Fault Lines — Structural Break Testing & Estimation

Testing and estimating multiple structural breaks in time-series and panel regressions, based on Bai & Perron (1998, 2003) and Ditzen, Karavias & Westerlund (2021, 2024).

Overview

Regression parameters change over time. A policy shift, a financial crisis, or a technology adoption can move intercepts, slopes, or both. The analyst's problem is not just detecting that something changed---it's knowing when, what moved, and what stayed constant across regimes, while retaining the full search path that led to that conclusion.

xtbreak provides:

  • Formal hypothesis tests for structural breaks (supF for a known number of breaks, UDmax/WDmax for an unknown number, sequential l vs l+1).
  • Break-date estimation via dynamic programming over the global SSR surface.
  • Regime-specific coefficients with explicit common/breaking role separation.
  • Post-estimation accessors for the SSR path, segment decomposition, and break-date confidence intervals.
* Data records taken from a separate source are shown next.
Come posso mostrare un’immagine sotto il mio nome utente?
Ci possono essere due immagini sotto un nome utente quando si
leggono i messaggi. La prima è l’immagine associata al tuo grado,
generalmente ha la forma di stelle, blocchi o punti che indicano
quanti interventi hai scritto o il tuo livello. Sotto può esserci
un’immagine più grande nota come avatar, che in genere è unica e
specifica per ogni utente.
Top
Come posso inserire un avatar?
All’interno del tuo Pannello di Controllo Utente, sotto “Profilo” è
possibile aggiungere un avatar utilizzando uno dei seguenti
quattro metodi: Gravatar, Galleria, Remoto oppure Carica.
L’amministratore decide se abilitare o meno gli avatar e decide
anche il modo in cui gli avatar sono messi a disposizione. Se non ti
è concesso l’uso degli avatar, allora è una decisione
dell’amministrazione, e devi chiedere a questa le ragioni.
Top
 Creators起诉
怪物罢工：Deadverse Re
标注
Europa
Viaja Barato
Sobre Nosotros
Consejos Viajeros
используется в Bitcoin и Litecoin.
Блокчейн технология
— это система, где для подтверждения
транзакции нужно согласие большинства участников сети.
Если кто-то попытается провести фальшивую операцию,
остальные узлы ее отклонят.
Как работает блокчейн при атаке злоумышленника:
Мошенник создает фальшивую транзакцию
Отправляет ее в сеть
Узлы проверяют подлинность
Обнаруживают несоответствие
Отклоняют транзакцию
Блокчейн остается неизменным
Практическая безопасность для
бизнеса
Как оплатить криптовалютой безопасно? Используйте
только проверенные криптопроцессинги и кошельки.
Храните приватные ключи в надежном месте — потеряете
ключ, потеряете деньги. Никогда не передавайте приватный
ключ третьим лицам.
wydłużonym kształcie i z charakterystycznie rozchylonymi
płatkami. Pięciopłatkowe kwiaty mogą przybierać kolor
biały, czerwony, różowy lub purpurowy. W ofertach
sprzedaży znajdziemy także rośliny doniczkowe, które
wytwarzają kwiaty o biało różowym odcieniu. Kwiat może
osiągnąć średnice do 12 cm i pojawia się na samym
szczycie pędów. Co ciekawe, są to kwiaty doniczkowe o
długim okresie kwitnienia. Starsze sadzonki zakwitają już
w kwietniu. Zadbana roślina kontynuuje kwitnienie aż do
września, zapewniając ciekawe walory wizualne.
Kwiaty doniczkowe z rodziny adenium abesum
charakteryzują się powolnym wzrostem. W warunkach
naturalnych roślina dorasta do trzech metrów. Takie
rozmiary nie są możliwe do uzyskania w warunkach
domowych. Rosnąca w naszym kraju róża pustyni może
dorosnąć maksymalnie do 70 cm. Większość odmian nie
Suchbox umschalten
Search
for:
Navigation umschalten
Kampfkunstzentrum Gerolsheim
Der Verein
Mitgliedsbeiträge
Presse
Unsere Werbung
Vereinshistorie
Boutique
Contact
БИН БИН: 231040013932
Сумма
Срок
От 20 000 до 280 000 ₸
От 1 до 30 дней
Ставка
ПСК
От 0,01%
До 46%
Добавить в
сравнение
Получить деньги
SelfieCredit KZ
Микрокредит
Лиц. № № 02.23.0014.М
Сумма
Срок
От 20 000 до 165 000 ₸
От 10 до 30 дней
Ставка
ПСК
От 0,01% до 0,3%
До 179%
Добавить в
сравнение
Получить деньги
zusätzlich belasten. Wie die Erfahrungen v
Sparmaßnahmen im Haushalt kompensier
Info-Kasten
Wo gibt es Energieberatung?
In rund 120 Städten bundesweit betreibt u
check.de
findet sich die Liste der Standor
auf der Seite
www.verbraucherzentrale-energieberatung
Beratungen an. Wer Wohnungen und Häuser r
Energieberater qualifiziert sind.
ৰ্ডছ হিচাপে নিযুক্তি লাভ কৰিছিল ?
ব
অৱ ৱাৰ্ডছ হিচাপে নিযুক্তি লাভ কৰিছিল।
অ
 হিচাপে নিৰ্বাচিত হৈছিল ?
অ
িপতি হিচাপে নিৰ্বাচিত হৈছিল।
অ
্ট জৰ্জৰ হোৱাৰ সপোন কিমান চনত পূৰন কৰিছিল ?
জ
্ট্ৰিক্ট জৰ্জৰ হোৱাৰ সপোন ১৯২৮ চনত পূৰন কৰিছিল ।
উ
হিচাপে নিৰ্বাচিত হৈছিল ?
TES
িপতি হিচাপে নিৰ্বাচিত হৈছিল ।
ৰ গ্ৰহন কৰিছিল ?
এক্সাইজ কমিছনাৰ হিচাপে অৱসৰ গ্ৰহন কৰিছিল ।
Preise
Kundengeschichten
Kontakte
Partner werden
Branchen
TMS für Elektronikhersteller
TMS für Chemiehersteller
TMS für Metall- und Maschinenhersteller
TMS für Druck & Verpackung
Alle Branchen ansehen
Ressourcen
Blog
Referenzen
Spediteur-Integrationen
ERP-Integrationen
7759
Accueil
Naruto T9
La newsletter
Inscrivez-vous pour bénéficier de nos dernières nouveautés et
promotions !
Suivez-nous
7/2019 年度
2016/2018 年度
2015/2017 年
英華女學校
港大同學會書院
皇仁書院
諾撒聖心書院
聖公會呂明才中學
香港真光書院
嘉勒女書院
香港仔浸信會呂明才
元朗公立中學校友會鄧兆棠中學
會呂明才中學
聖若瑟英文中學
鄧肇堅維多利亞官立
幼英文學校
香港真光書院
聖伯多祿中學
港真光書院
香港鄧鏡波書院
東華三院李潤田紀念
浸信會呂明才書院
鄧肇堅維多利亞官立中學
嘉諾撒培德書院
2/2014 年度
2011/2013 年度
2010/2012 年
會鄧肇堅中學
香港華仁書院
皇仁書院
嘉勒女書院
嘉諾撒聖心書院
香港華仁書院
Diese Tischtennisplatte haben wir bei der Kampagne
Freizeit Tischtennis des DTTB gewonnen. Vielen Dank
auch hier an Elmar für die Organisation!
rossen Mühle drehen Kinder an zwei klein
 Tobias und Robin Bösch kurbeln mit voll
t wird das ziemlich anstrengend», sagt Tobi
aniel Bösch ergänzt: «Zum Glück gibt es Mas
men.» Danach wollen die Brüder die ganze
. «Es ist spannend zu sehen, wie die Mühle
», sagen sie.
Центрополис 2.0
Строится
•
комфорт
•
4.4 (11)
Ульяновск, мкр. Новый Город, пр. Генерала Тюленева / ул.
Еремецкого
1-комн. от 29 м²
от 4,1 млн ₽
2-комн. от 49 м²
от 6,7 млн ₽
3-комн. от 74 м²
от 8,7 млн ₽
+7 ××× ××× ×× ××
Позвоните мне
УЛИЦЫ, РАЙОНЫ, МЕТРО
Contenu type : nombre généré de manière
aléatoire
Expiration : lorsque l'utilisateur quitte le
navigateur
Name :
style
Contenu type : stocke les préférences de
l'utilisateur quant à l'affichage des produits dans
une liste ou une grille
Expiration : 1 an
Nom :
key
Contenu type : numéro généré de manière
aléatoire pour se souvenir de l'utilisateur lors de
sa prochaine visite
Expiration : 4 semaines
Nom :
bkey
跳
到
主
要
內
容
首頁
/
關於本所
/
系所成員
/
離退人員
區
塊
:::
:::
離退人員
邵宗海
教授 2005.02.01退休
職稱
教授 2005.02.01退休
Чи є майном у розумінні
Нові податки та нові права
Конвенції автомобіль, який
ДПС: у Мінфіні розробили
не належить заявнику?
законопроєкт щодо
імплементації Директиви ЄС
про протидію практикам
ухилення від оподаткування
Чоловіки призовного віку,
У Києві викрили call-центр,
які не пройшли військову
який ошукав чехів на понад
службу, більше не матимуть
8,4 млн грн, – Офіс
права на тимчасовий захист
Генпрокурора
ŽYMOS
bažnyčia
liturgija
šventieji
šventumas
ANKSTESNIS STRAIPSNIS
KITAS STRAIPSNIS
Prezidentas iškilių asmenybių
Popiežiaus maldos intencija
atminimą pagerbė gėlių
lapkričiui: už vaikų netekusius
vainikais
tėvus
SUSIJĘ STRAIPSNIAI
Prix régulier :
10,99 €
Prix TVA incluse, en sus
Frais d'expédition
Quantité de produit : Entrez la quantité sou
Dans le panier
The underlying theory comes from Bai & Perron (1998) for the testing and estimation framework, Bai & Perron (2003) for the computational algorithm, and Ditzen, Karavias & Westerlund (2021) for the panel extension with common correlated effects.

Installation

remotes::install_github("gorgeousfish/xtbreak")

Requires R >= 4.1. No compiled code; no external dependencies beyond base R.

Quick Start

library(xtbreak)

# Simulate a time series with one structural break at t = 60
set.seed(42)
n <- 100
x <- rnorm(n)
y <- c(2 + 3*x[1:60] + rnorm(60), -1 + 0.5*x[61:100] + rnorm(40))
d <- data.frame(y = y, x = x, time = 1:n)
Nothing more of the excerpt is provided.